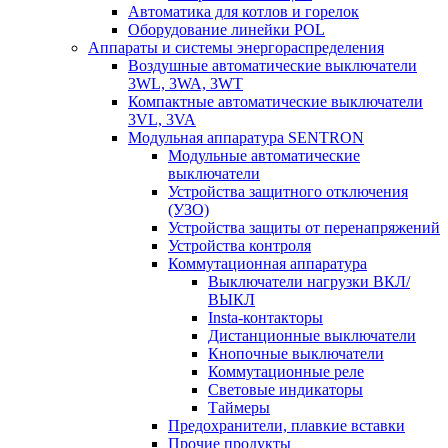
Автоматика для котлов и горелок
Оборудование линейки POL
Аппараты и системы энергораспределения
Воздушные автоматические выключатели
3WL, 3WA, 3WT
Компактные автоматические выключатели
3VL, 3VA
Модульная аппаратура SENTRON
Модульные автоматические
выключатели
Устройства защитного отключения
(УЗО)
Устройства защиты от перенапряжений
Устройства контроля
Коммутационная аппаратура
Выключатели нагрузки ВКЛ/
ВЫКЛ
Insta-контакторы
Дистанционные выключатели
Кнопочные выключатели
Коммутационные реле
Световые индикаторы
Таймеры
Предохранители, плавкие вставки
Прочие продукты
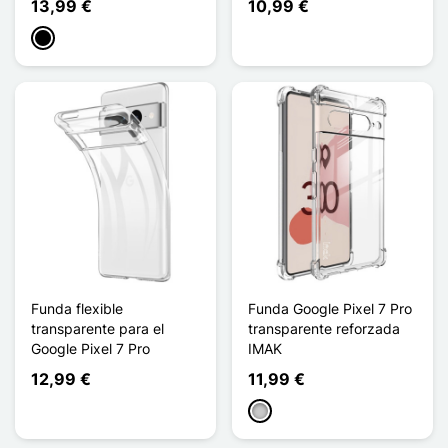
13,99 €
10,99 €
Negro
Funda flexible
Funda Google Pixel 7 Pro
transparente para el
transparente reforzada
Google Pixel 7 Pro
IMAK
12,99 €
11,99 €
Transparente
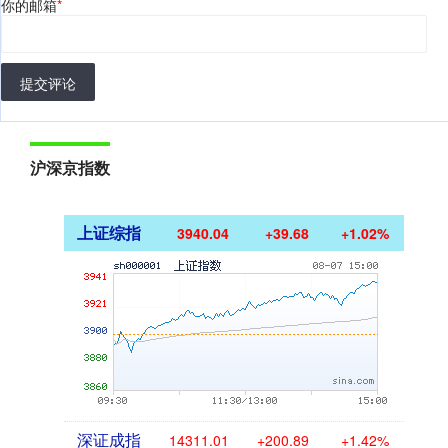
你的邮箱
*
提交评论
沪深京指数
上证综指
3940.04
+39.68
+1.02%
深证成指
14311.01
+200.89
+1.42%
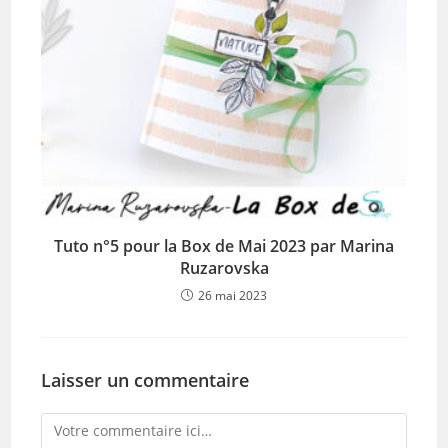
Tuto n°5 pour la Box de Mai 2023 par Marina
Ruzarovska
26 mai 2023
Laisser un commentaire
Comment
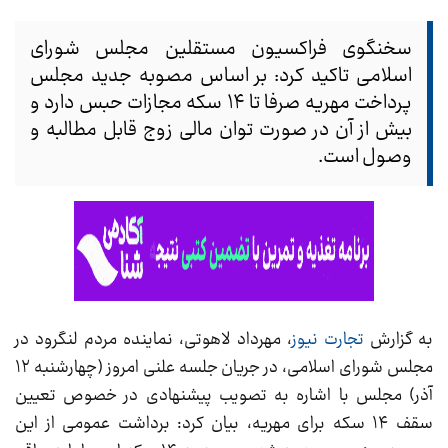
سخنگوی فراکسیون مستقلین مجلس شورای
اسلامی تاکید کرد: بر اساس مصوبه جدید مجلس
پرداخت مهریه صرفا تا ۱۴ سکه مجازات حبس دارد و
بیش از آن در صورت توان مالی زوج قابل مطالبه و
وصول است.
به گزارش
تجارت نیوز
، مهرداد لاهوتی، نماینده مردم لنگرود در
مجلس شورای اسلامی، در جریان جلسه علنی امروز (چهارشنبه ۱۲
آذر) مجلس با اشاره به تصویب پیشنهادی در خصوص تعیین
سقف ۱۴ سکه برای مهریه، بیان کرد: برداشت عمومی از این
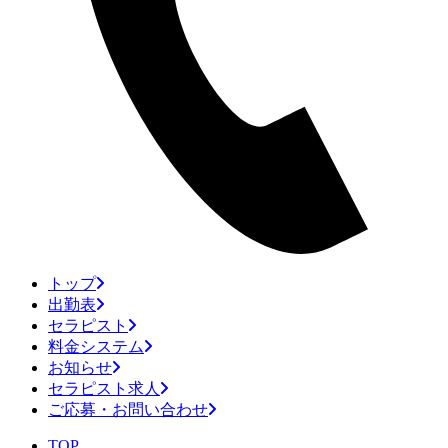
トップ
出勤表
セラピスト
料金システム
お知らせ
セラピスト求人
ご応募・お問い合わせ
TOP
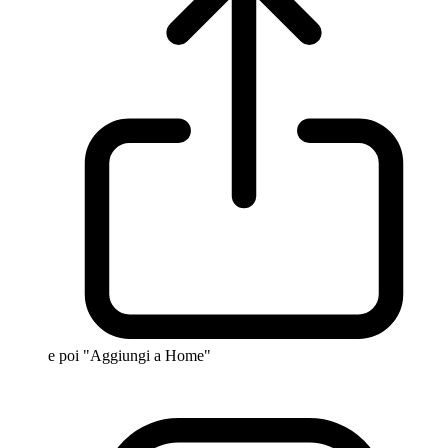
e poi "Aggiungi a Home"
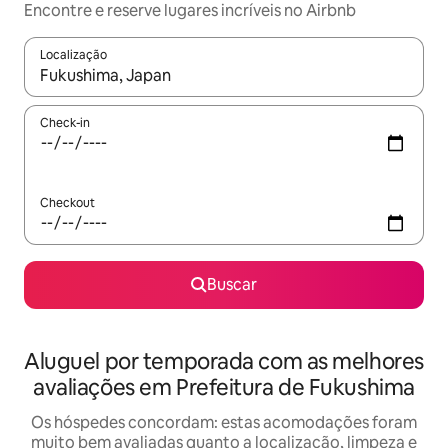
Encontre e reserve lugares incríveis no Airbnb
Localização
Quando os resultados estiverem disponíveis, explore-os usando
Check-in
Checkout
Buscar
Aluguel por temporada com as melhores
avaliações em Prefeitura de Fukushima
Os hóspedes concordam: estas acomodações foram
muito bem avaliadas quanto a localização, limpeza e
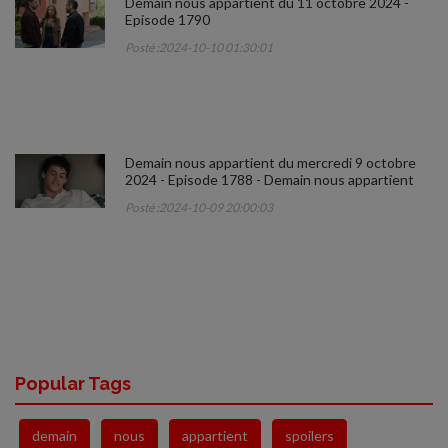
Demain nous appartient du 11 octobre 2024 -
Episode 1790
Posté :2024-10-10 01:30:01
Demain nous appartient du mercredi 9 octobre
2024 - Episode 1788 - Demain nous appartient
Posté :2024-10-09 20:00:03
Popular Tags
demain
nous
appartient
spoilers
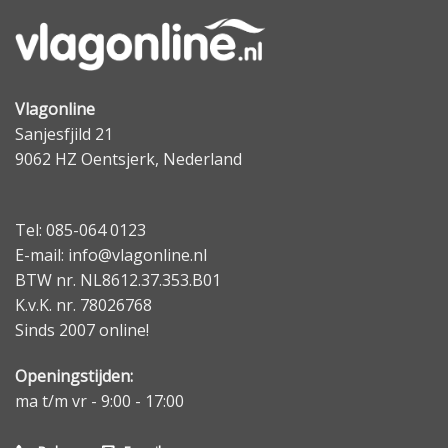
Vlagonline
Sanjesfjild 21
9062 HZ Oentsjerk, Nederland
Tel: 085-064 0123
E-mail: info@vlagonline.nl
BTW nr. NL8612.37.353.B01
K.v.K. nr. 78026768
Sinds 2007 online!
Openingstijden:
ma t/m vr - 9:00 - 17:00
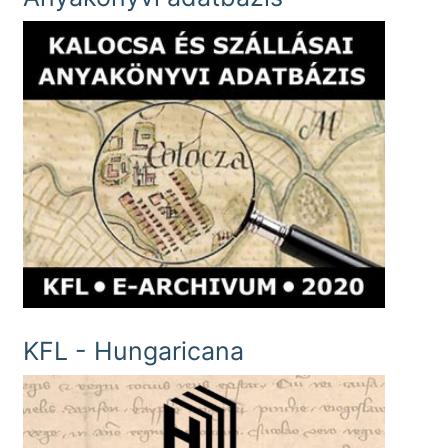
KFL - Hungaricana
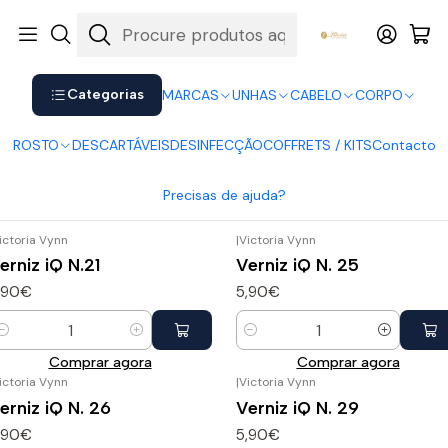
Shop now. Pay later with Klarna.
Ver mais
Início
UNHAS
Vernizes
Verniz iQ Victoria Vynn
Categorias
MARCAS
UNHAS
CABELO
CORPO
Verniz iQ Victoria Vynn
ROSTO
DESCARTÁVEIS
DESINFECÇÃO
COFFRETS / KITS
Contacto
Filtros
Precisas de ajuda?
ictoria Vynn
|
Victoria Vynn
erniz iQ N.21
Verniz iQ N. 25
,90€
5,90€
uantidade
Quantidade
Comprar agora
Comprar agora
ictoria Vynn
|
Victoria Vynn
erniz iQ N. 26
Verniz iQ N. 29
,90€
5,90€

:::

### Work instructions
Please return the full listing word for word, but without any pictures.

### Written reply
Автоматика для котлов и горелок
Оборудование линейки POL
Аппараты и системы энергораспределения
Воздушные автоматические выключатели
3WL, 3WA, 3WT
Компактные автоматические выключатели
3VL, 3VA
Модульная аппаратура SENTRON
Модульные автоматические
выключатели
Устройства защитного отключения
(УЗО)
Устройства защиты от перенапряжений
Устройства контроля
Коммутационная аппаратура
Выключатели нагрузки ВКЛ/
ВЫКЛ
Insta-контакторы
Дистанционные выключатели
Кнопочные выключатели
Коммутационные реле
Световые индикаторы
Таймеры
Предохранители, плавкие вставки
Прочие продукты
13,99 €
10,99 €
Negro
Funda flexible
Funda Google Pixel 7 Pro
transparente para el
transparente reforzada
Google Pixel 7 Pro
IMAK
12,99 €
11,99 €
Transparente
你的邮箱
*
提交评论
沪深京指数
上证综指
3940.04
+39.68
+1.02%
深证成指
14311.01
+200.89
+1.42%
Tuto n°5 pour la Box de Mai 2023 par Marina
Ruzarovska
26 mai 2023
Laisser un commentaire
Comment
سخنگوی فراکسیون مستقلین مجلس شورای
اسلامی تاکید کرد: بر اساس مصوبه جدید مجلس
پرداخت مهریه صرفا تا ۱۴ سکه مجازات حبس دارد و
بیش از آن در صورت توان مالی زوج قابل مطالبه و
وصول است.
به گزارش
تجارت نیوز
، مهرداد لاهوتی، نماینده مردم لنگرود در
مجلس شورای اسلامی، در جریان جلسه علنی امروز (چهارشنبه ۱۲
آذر) مجلس با اشاره به تصویب پیشنهادی در خصوص تعیین
سقف ۱۴ سکه برای مهریه، بیان کرد: برداشت عمومی از این
トップ
出勤表
セラピスト
料金システム
お知らせ
セラピスト求人
ご応募・お問い合わせ
TOP
e poi "Aggiungi a Home"
Encontre e reserve lugares incríveis no Airbnb
Localização
Quando os resultados estiverem disponíveis, explore-os usando
Check-in
Checkout
Buscar
Aluguel por temporada com as melhores
avaliações em Prefeitura de Fukushima
Os hóspedes concordam: estas acomodações foram
muito bem avaliadas quanto a localização, limpeza e
Demain nous appartient du 11 octobre 2024 -
Episode 1790
Posté :2024-10-10 01:30:01
Demain nous appartient du mercredi 9 octobre
2024 - Episode 1788 - Demain nous appartient
Posté :2024-10-09 20:00:03
Popular Tags
demain
nous
appartient
spoilers
Vlagonline
Sanjesfjild 21
9062 HZ Oentsjerk, Nederland
Tel: 085-064 0123
E-mail: info@vlagonline.nl
BTW nr. NL8612.37.353.B01
K.v.K. nr. 78026768
Sinds 2007 online!
Openingstijden:
ma t/m vr - 9:00 - 17:00
KFL - Hungaricana
Shop now. Pay later with Klarna.
Ver mais
Início
UNHAS
Vernizes
Verniz iQ Victoria Vynn
Categorias
MARCAS
UNHAS
CABELO
CORPO
Verniz iQ Victoria Vynn
ROSTO
DESCARTÁVEIS
DESINFECÇÃO
COFFRETS / KITS
Contacto
Filtros
Precisas de ajuda?
ictoria Vynn
|
Victoria Vynn
erniz iQ N.21
Verniz iQ N. 25
,90€
5,90€
uantidade
Quantidade
Comprar agora
Comprar agora
ictoria Vynn
|
Victoria Vynn
erniz iQ N. 26
Verniz iQ N. 29
,90€
5,90€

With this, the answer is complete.